WORK TO BE COMPLETED: Below are some entries. Copy each line in them that holds "nuestro".

RECORDS:
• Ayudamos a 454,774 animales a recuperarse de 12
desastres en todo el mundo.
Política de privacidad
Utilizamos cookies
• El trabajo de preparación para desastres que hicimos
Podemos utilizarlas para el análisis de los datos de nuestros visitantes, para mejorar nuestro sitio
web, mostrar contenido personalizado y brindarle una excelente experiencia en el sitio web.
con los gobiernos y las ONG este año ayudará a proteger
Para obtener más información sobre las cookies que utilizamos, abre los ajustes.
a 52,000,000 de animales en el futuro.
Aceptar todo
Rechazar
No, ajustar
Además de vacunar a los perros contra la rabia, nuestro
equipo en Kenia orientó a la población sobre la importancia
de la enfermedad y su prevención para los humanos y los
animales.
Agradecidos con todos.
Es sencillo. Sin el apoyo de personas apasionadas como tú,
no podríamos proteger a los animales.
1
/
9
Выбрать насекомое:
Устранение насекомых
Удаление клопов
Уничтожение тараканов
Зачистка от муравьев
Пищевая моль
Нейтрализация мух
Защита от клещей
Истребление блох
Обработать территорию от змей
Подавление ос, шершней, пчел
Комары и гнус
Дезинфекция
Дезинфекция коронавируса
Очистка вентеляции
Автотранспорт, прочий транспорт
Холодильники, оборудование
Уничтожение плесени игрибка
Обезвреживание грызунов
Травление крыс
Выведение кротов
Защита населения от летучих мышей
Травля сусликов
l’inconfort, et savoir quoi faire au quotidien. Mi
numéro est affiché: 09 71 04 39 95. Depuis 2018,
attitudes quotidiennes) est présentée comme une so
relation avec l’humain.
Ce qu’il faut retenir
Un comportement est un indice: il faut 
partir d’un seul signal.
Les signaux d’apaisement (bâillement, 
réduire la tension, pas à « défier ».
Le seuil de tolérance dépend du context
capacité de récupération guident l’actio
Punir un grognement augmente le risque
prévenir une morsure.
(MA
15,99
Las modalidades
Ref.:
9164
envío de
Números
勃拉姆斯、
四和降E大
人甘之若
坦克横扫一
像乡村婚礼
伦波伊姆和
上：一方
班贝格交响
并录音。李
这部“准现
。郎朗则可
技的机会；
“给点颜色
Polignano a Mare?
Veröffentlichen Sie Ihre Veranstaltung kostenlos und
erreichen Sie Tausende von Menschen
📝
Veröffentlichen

TASK SOLUTION:
Podemos utilizarlas para el análisis de los datos de nuestros visitantes, para mejorar nuestro sitio
Además de vacunar a los perros contra la rabia, nuestro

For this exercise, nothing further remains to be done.